Wentzel went to tech school in Illinois and was sent to the Summerville area in May 1962.
While he doesn’t suffer from PTSD, he certainly enjoys the camaraderie at the local gym and the way it’s helped strengthen him, and he urges any veteran battling anxiety or depression to also join, either for free or at a discounted price.
“It’s very economic. I only pay $16 a month,” Wentzel said. “(Veterans) get to work out and feel better. It will help them mentally as well as physically.”
How the program started
President and CEO of the Lift for the 22 program Carter Davis never imagined his vision for veterans would transform into a popular nationwide program.
He started the organization in March 2015 as a simple social media hash tag. The movement quickly gained momentum and turned into a nonprofit that August. Living just two blocks away from Davis in Beaverton, Oregon, Workout Anytime’s Oregon developer Rick Hascall spotted Davis’s initiative on a Facebook page and through 22 gym memberships for vets, offered a partnership between his company and Davis’s nonprofit.

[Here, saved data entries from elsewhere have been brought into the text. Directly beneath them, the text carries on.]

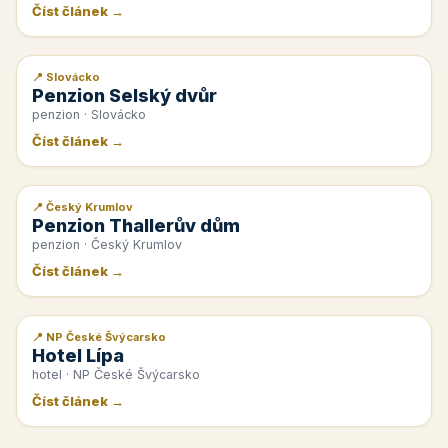
Číst článek →
📍 Slovácko
📰 PR článek
Penzion Selský dvůr
penzion · Slovácko
Číst článek →
📍 Český Krumlov
📰 PR článek
Penzion Thallerův dům
penzion · Český Krumlov
Číst článek →
📍 NP České Švýcarsko
📰 PR článek
Hotel Lípa
hotel · NP České Švýcarsko
Číst článek →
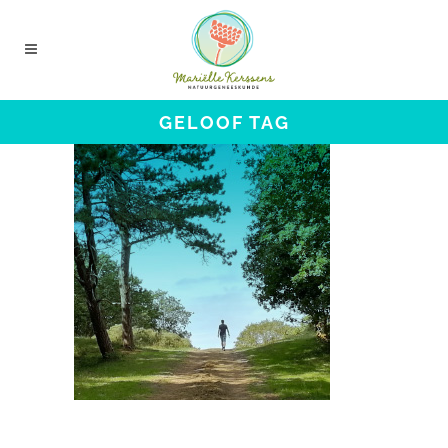
GELOOF TAG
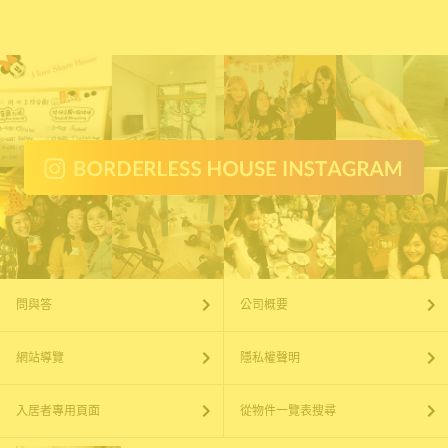
問與答
公司概要
網站導覽
隱私權聲明
入居者專用頁面
從物件一覽表搜尋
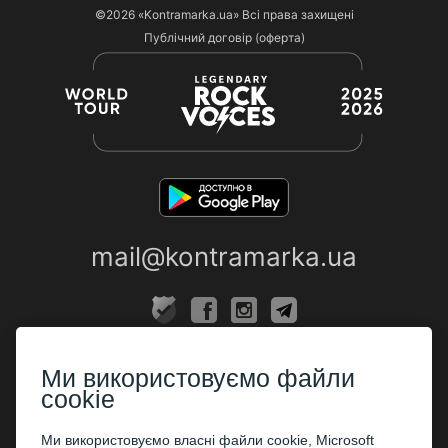
©2026
«Kontramarka.ua»
Всі права захищені
Публічний договір (оферта)
mail@kontramarka.ua
ПРО НАС
Ми використовуємо файли
Каси
cookie
ПАРТНЕРАМ
Ми використовуємо власні файли cookie, Microsoft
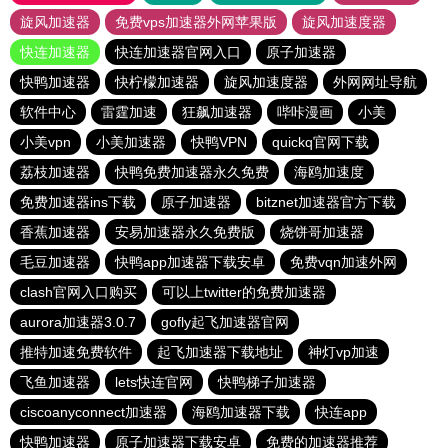
旋风加速器
免费vps加速器外网苹果版
旋风加速度器
快连加速器
快连加速器官网入口
原子加速器
快鸭加速器
快柠檬加速器
旋风加速度器
外网网址导航
软件中心
雷霆加速
狂飙加速器
哔咔漫画
小美
小美vpn
小美加速器
快鸭VPN
quickq官网下载
荔枝加速器
快鸭免费加速器永久免费
海鸥加速度
免费加速器ins下载
原子加速器
bitznet加速器官方下载
香蕉加速器
安易加速器永久免费版
烧饼哥加速器
毛豆加速器
快鸭app加速器下载安卓
免费vqn加速外网
clash官网入口购买
可以上twitter的免费加速器
aurora加速器3.0.7
gofly起飞加速器官网
推特加速免费软件
起飞加速器下载地址
神灯vp加速
飞鱼加速器
lets快连官网
快鸭梯子加速器
ciscoanyconnect加速器
海鸥加速器下载
快连app
快鸭加速器
原子加速器下载安卓
免费的加速器推荐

“My vision originally was to encourage veterans to find each other in gyms around the country,” Davis said, “and use the gym as a place to support one another and get together as a place of healing and building each other up.”
He said the “22” in the program title represents the average number of vets who commit suicide daily. Through 22 memberships per year at each of the 112 Workout Anytime gym locations in the country, Davis hopes to save the lives of at least 2,400 vets annually.
Davis is passionate about the program because, he, too, is a veteran, having completed two overseas deployments that included fighting pirates—yes, even the 2009 event that inspired the Captain Phillips movie, in which Somali pirates hijacked an American container-ship in the Indian Ocean.
Davis said he also helped teach other governments how to fight terrorism, and as a Navy Corpsman served as the person Marines “came to when they had problems.” But he had no one to listen to his problems and he, too, succumbed to PTSD after six years in the military, discharged in 2012 after an injury forced him to live in a wheelchair.
With a shattered leg, he eventually developed nerve disease. In addition, Davis said six military friends committed suicide, and he watched his wife walk out on him. He had reached rock bottom and didn’t want to live anymore. The same night his wife left, he took himself to a local ER for medical attention. After sitting in the waiting room for six hours, he felt helpless and decided to give up.
“I called my buddies and said, ‘Goodbye,’” Davis said.
But he didn’t. Because one of the friends immediately rushed to his side and the next day took him to the gym. And he never stopped going.
“I…exhausted all the anxiety and expression I was feeling by working out,” Davis said.
He soon realized he needed to help vets with similar stories and today, he said he’s “in a much better place” in his life.